Introduction

Potential transformers and coupling capacitor voltage transformers (CCVT's) have been used successfully for providing voltage to the inputs of meters and relays since the 1960's. At voltage levels above 138kV economics dictate that CCVT's be used to provide secondary voltages to relays. As we'll see later CCVT's consist of a capacitive voltage divider along with a step down transformer and other associated equipment. Placing capacitance in series and shunt to the natural inductance of the power system leads to resonant circuits and RC time constants that affect the faithful reproduction of the primary voltage on the output terminals of the CCVT. These transients weren't a problem for electromechanical relays, but with the advent of faster solid state relays and modern microprocessor relays CCVT transients became a problem that needed attention.

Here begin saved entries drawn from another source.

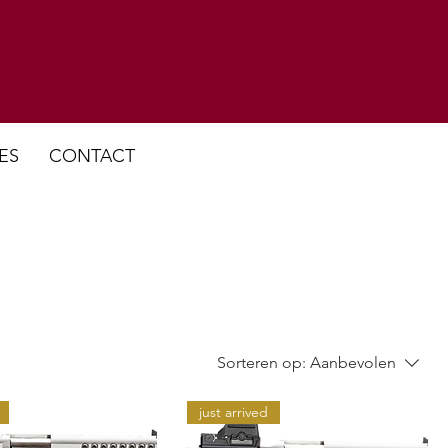
ES
CONTACT
Sorteren op:
Aanbevolen
just arrived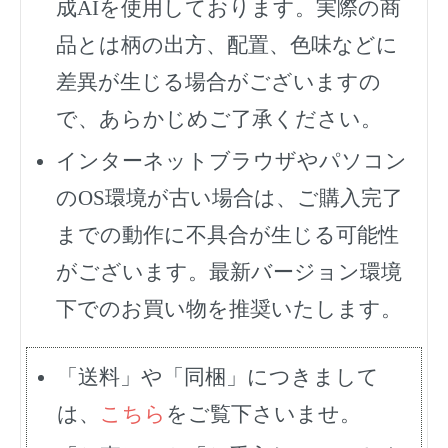
成AIを使用しております。実際の商
品とは柄の出方、配置、色味などに
差異が生じる場合がございますの
で、あらかじめご了承ください。
インターネットブラウザやパソコン
のOS環境が古い場合は、ご購入完了
までの動作に不具合が生じる可能性
がございます。最新バージョン環境
下でのお買い物を推奨いたします。
「送料」や「同梱」につきまして
は、
こちら
をご覧下さいませ。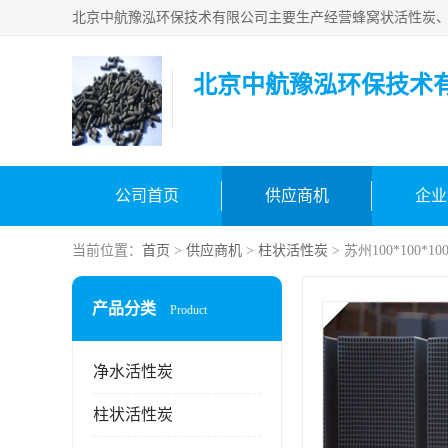
北京中航豫泓环保技术
公司首页
供应商机
企业
当前位置：
首页
>
供应商机
>
柱状活性炭
> 苏州100*100
产品分类
Product
净水活性炭
柱状活性炭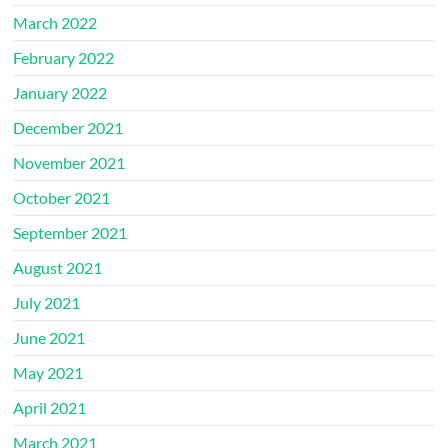
March 2022
February 2022
January 2022
December 2021
November 2021
October 2021
September 2021
August 2021
July 2021
June 2021
May 2021
April 2021
March 2021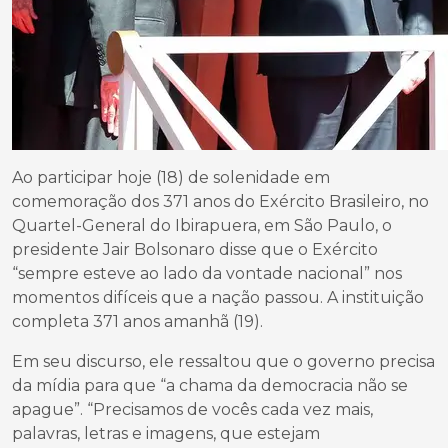
Ao participar hoje (18) de solenidade em
comemoração dos 371 anos do Exército Brasileiro, no
Quartel-General do Ibirapuera, em São Paulo, o
presidente Jair Bolsonaro disse que o Exército
“sempre esteve ao lado da vontade nacional” nos
momentos difíceis que a nação passou. A instituição
completa 371 anos amanhã (19).
Em seu discurso, ele ressaltou que o governo precisa
da mídia para que “a chama da democracia não se
apague”. “Precisamos de vocês cada vez mais,
palavras, letras e imagens, que estejam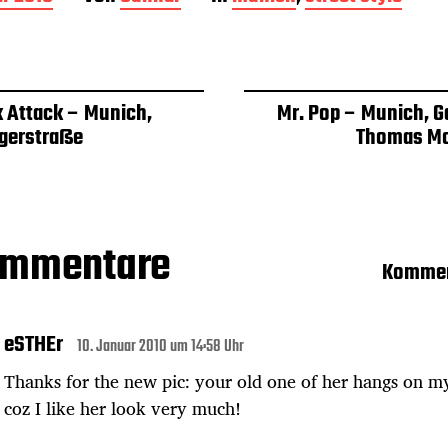
k Attack – Munich,
Mr. Pop – Munich, G
ngerstraße
Thomas M
ommentare
Kommen
eSTHEr
10. Januar 2010 um 14:58 Uhr
Thanks for the new pic: your old one of her hangs on my
coz I like her look very much!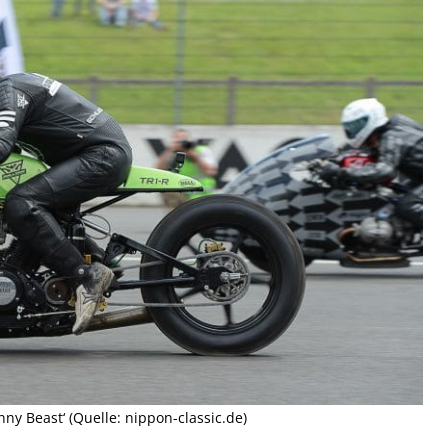
ny Beast‘ (Quelle: nippon-classic.de)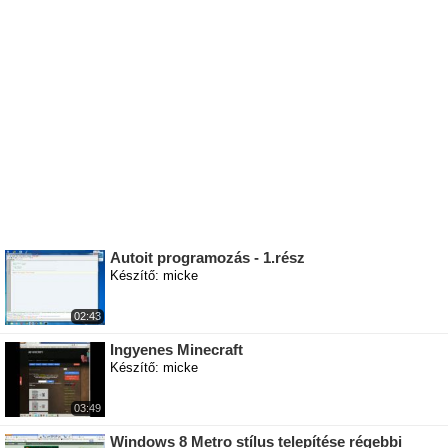
Autoit programozás - 1.rész
Készítő: micke
02:43
Ingyenes Minecraft
Készítő: micke
03:49
Windows 8 Metro stílus telepítése régebbi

This paper will discuss coupling capacitor voltage transformer design. What factors in the design influence the transient behavior of the CCVT. What factors in the power system contribute to the transient behavior of the CCVT. How CCVT transient behavior affects relay performance. Finally, how relay manufacturers take this transient behavior into account in relay design. A Capacitive Voltage Transformer (CVT) is a CCVT without carrier accessories. The paper will use these terms interchangeably. Even though there is a slight difference between the two, the portion of the device in that pertains to the transient response is the same.